Extracellular ATP: A powerful inflammatory mediator in the central nervous system

Nucleotides play a crucial role in extracellular signaling across species boundaries. All the three kingdoms of life (Bacteria, Archea and Eukariota) are responsive to extracellular ATP (eATP) and many release this and other nucleotides. Thus, eATP fulfills different functions, many related to danger-sensing or avoidance reactions. Basically all living organisms have evolved sensors for eATP and other nucleotides with very different affinity and selectivity, thus conferring a remarkable plasticity to this signaling system. Likewise, different intracellular transduction systems were associated during evolution to different receptors for eATP. In mammalian evolution, control of intracellular ATP (iATP) and eATP homeostasis has been closely intertwined with that of Ca2+, whether in the extracellular milieu or in the cytoplasm, establishing an inverse reciprocal relationship, i.e. high extracellular Ca2+ levels are associated to negligible eATP, while low intracellular Ca2+ levels are associated to high eATP concentrations. This inverse relationship is crucial for the messenger functions of both molecules. Extracellular ATP is sensed by specific plasma membrane receptors of widely different affinity named P2 receptors (P2Rs) of which 17 subtypes are known. This confers a remarkable plasticity to P2R signaling. The central nervous system (CNS) is a privileged site for purinergic signaling as all brain cell types express P2Rs. Accruing evidence suggests that eATP, in addition to participating in synaptic transmission, also plays a crucial homeostatic role by fine tuning microglia, astroglia and oligodendroglia responses.
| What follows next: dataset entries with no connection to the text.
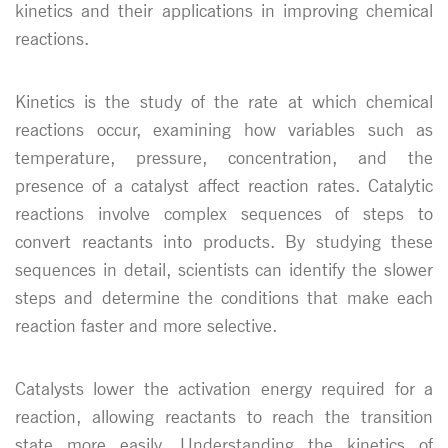
kinetics and their applications in improving chemical
reactions.
Kinetics is the study of the rate at which chemical
reactions occur, examining how variables such as
temperature, pressure, concentration, and the
presence of a catalyst affect reaction rates. Catalytic
reactions involve complex sequences of steps to
convert reactants into products. By studying these
sequences in detail, scientists can identify the slower
steps and determine the conditions that make each
reaction faster and more selective.
Catalysts lower the activation energy required for a
reaction, allowing reactants to reach the transition
state more easily. Understanding the kinetics of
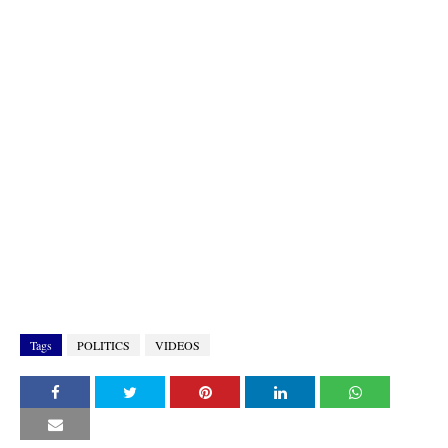
Tags
POLITICS
VIDEOS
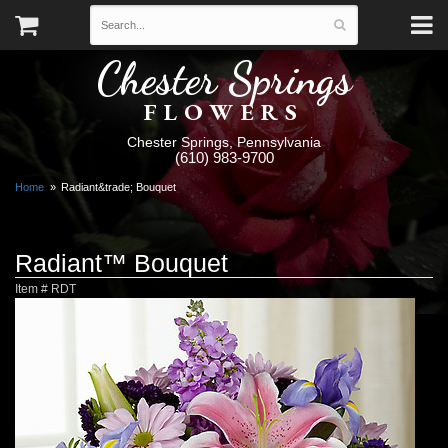
Chester Springs
FLOWERS
Chester Springs, Pennsylvania
(610) 983-9700
Home
Radiant&trade; Bouquet
Radiant™ Bouquet
Item #
RDT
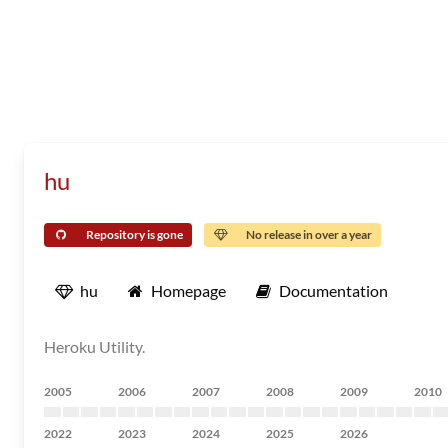
hu
Repository is gone
No release in over a year
hu
Homepage
Documentation
Heroku Utility.
2005
2006
2007
2008
2009
2010
2022
2023
2024
2025
2026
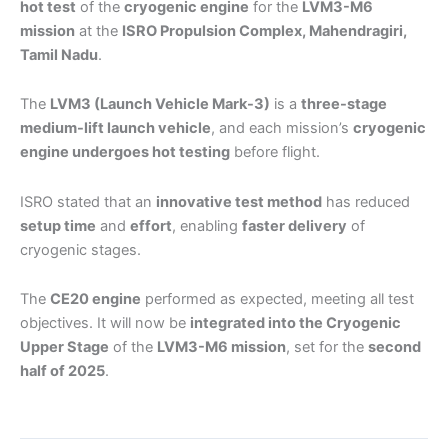
hot test
of the
cryogenic engine
for the
LVM3-M6
mission
at the
ISRO Propulsion Complex, Mahendragiri,
Tamil Nadu
.
The
LVM3 (Launch Vehicle Mark-3)
is a
three-stage
medium-lift launch vehicle
, and each mission’s
cryogenic
engine undergoes hot testing
before flight.
ISRO stated that an
innovative test method
has reduced
setup time
and
effort
, enabling
faster delivery
of
cryogenic stages.
The
CE20 engine
performed as expected, meeting all test
objectives. It will now be
integrated into the Cryogenic
Upper Stage
of the
LVM3-M6 mission
, set for the
second
half of 2025
.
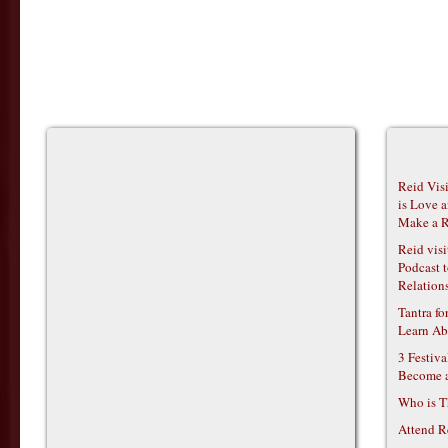
Reid Vis
is Love 
Make a R
Reid vis
Podcast t
Relations
Tantra f
Learn Ab
3 Festiv
Become 
Who is T
Attend R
Drugs modulating the eATP concentration in the CNS are likely to be the new frontier in the therapy of neuroinflammation.

Automated summary

Nucleotides, especially extracellular ATP (eATP), play a crucial role in inter-species extracellular signaling. Different organisms have evolved sensors with varying affinity and selectivity for eATP, resulting in a highly flexible signaling system. In mammalian evolution, the control of intracellular ATP and eATP homeostasis is closely linked to that of Ca2+. Specific plasma membrane receptors, known as P2 receptors (P2Rs), sense eATP with various degrees of affinity and selectivity, adding to the plasticity of the system. The central nervous system (CNS) is a privileged site for purinergic signaling, with all brain cell types expressing P2Rs. Evidence suggests that eATP not only participates in synaptic transmission but also plays a crucial homeostatic role in brain cell responses. Modulating eATP concentration in the CNS may hold promise for the treatment of neuroinflammation.